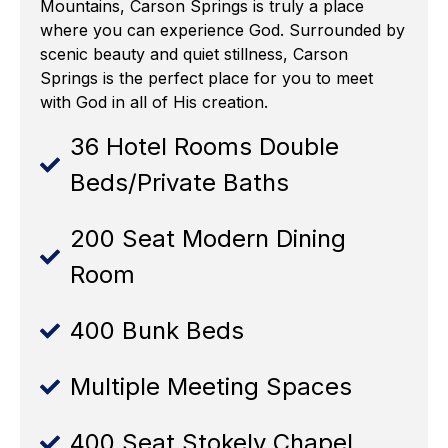
Mountains, Carson Springs is truly a place
where you can experience God. Surrounded by
scenic beauty and quiet stillness, Carson
Springs is the perfect place for you to meet
with God in all of His creation.
36 Hotel Rooms Double
Beds/Private Baths
200 Seat Modern Dining
Room
400 Bunk Beds
Multiple Meeting Spaces
400 Seat Stokely Chapel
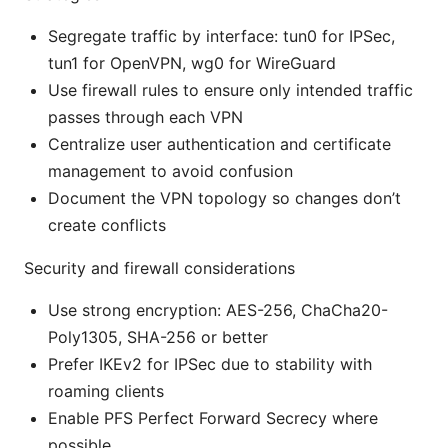
Segregate traffic by interface: tun0 for IPSec,
tun1 for OpenVPN, wg0 for WireGuard
Use firewall rules to ensure only intended traffic
passes through each VPN
Centralize user authentication and certificate
management to avoid confusion
Document the VPN topology so changes don’t
create conflicts
Security and firewall considerations
Use strong encryption: AES-256, ChaCha20-
Poly1305, SHA-256 or better
Prefer IKEv2 for IPSec due to stability with
roaming clients
Enable PFS Perfect Forward Secrecy where
possible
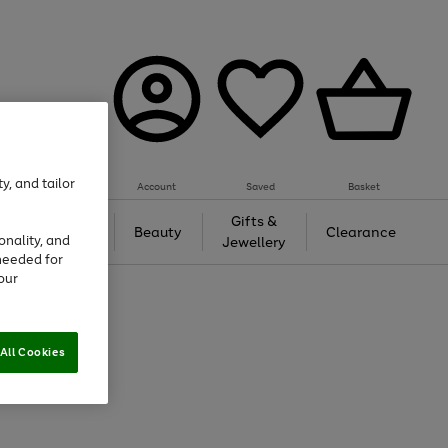
y, and tailor
Account
Saved
Basket
Tech &
Gifts &
Beauty
Clearance
onality, and
Gaming
Jewellery
needed for
our
All Cookies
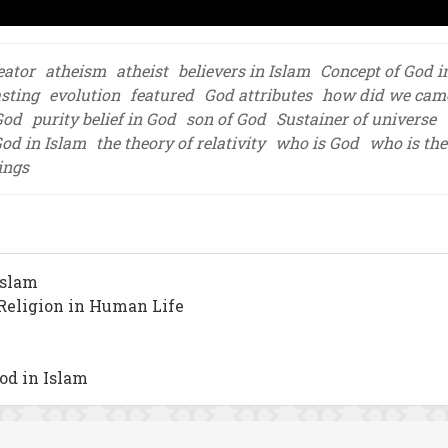
eator
atheism
atheist
believers in Islam
Concept of God i
asting
evolution
featured
God attributes
how did we came 
God
purity belief in God
son of God
Sustainer of universe
God in Islam
the theory of relativity
who is God
who is the
ings
Islam
f Religion in Human Life
od in Islam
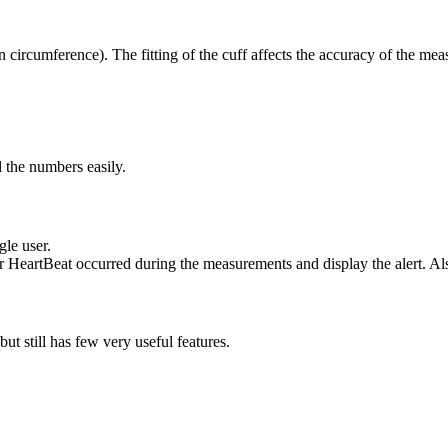
 circumference). The fitting of the cuff affects the accuracy of the me
d the numbers easily.
gle user.
lar HeartBeat occurred during the measurements and display the alert. Also
ut still has few very useful features.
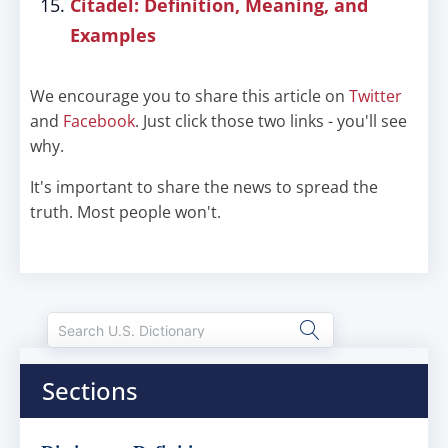
Citadel: Definition, Meaning, and
Examples
We encourage you to share this article on
Twitter
and
Facebook
. Just click those two links - you'll see
why.
It's important to share the news to spread the
truth. Most people won't.
Sections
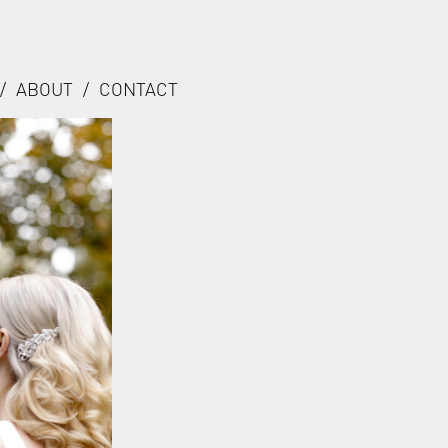
/
ABOUT
/
CONTACT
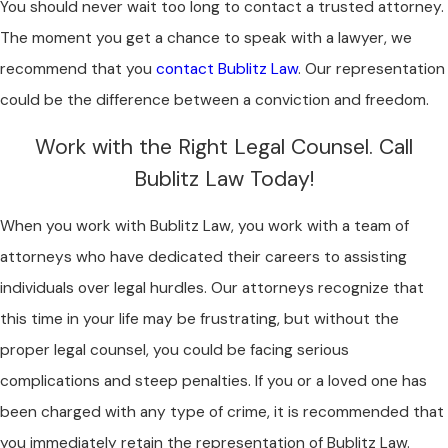
You should never wait too long to contact a trusted attorney.
The moment you get a chance to speak with a lawyer, we
recommend that you
contact Bublitz Law
. Our representation
could be the difference between a conviction and freedom.
Work with the Right Legal Counsel. Call
Bublitz Law Today!
When you work with Bublitz Law, you work with a team of
attorneys who have dedicated their careers to assisting
individuals over legal hurdles. Our attorneys recognize that
this time in your life may be frustrating, but without the
proper legal counsel, you could be facing serious
complications and steep penalties. If you or a loved one has
been charged with any type of crime, it is recommended that
you immediately retain the representation of Bublitz Law.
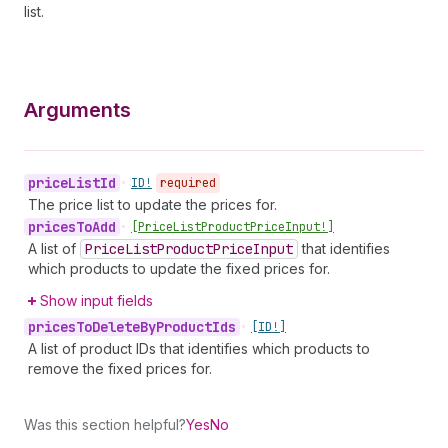
list.
Arguments
price
List
Id
•
ID!
required
The price list to update the prices for.
prices
To
Add
•
[Price
List
Product
Price
Input!]
A list of
Price
List
Product
Price
Input
that identifies
which products to update the fixed prices for.
Show input fields
prices
To
Delete
By
Product
Ids
•
[ID!]
A list of product IDs that identifies which products to
remove the fixed prices for.
Was this section helpful?
Yes
No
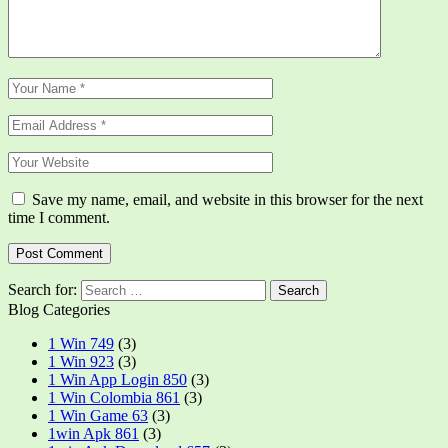
Save my name, email, and website in this browser for the next
time I comment.
Search for:
Blog Categories
1 Win 749
(3)
1 Win 923
(3)
1 Win App Login 850
(3)
1 Win Colombia 861
(3)
1 Win Game 63
(3)
1win Apk 861
(3)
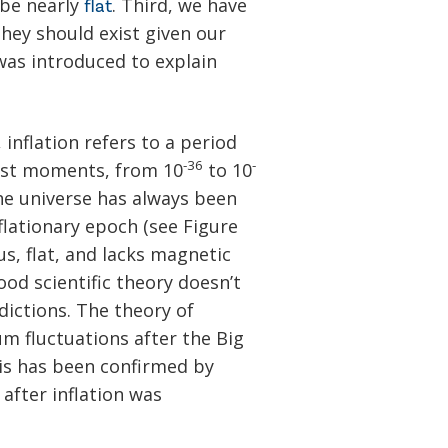
 be nearly
. Third, we have
flat
hey should exist given our
 was introduced to explain
 inflation refers to a period
-36
-
iest moments, from 10
to 10
he universe has always been
flationary epoch (see Figure
s, flat, and lacks magnetic
od scientific theory doesn’t
ictions. The theory of
um fluctuations after the Big
his has been confirmed by
after inflation was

##############################

WHAT YOU HAVE TO DO :: Nothing but the lines from the one containing "he universe has always been" to the end of the records above should appear, each copied exactly.

RESPONSE BELOW ::
he universe has always been
flationary epoch (see Figure
s, flat, and lacks magnetic
od scientific theory doesn’t
ictions. The theory of
um fluctuations after the Big
his has been confirmed by
after inflation was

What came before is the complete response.